2. The government may also acquire land under other certain acts such as Coal Bearing Act, Forests Act, Slum Areas Act, Delhi Development Act and Maharashtra Industrial Development Act.
Procedure under the Act
1. The government through publication notifies that the land in a particular locality is needed or may be needed for a public purpose or for a company. S. 4(1).
2. Authorized officers ascertain whether the said land is suitable for the purpose in view S. 4 (2).
3. Persons interested in the property may file their objections which would be enquired by Collector. S. 5-A.
4. Declaration and publication of intended acquisition by Government. S 6
5. The land is to be marked, measured and planned under the supervision of the Collector. Sections 7 & 8.
6. Issuance of public and individual notices to interested persons who may file their claims for compensation. S. 9.
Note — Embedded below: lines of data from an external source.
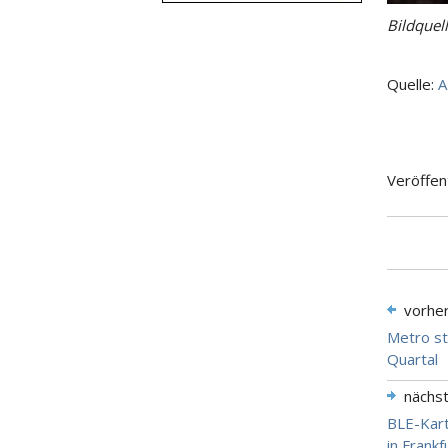
Bildquel
Quelle:
A
Veröffen
vorhe
Metro st
Quartal
nächs
BLE-Kart
in Frank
7. Claims are to be enquired by the Collector. S. 11
8. Collector to award adequate compensation which would be awarded after the possession of land by the collector. Present Scenario The Act was heavily amended in 1984 by the Central Government. On one hand, amendment made provisions for efficient and adequate compensation but on the other it widened the scope of Sec.17 of the Act which deals with acquisition of land by companies. It is easier for government companies to acquire land vis-a-vis private enterprises.
The governments have always construed “public purposes” in liberal sense. They have succeeded in classifying any acquisition of land as being in public interest. With the emergence of SEZs and public-private partnerships eminent domain is being abused on a vast scale.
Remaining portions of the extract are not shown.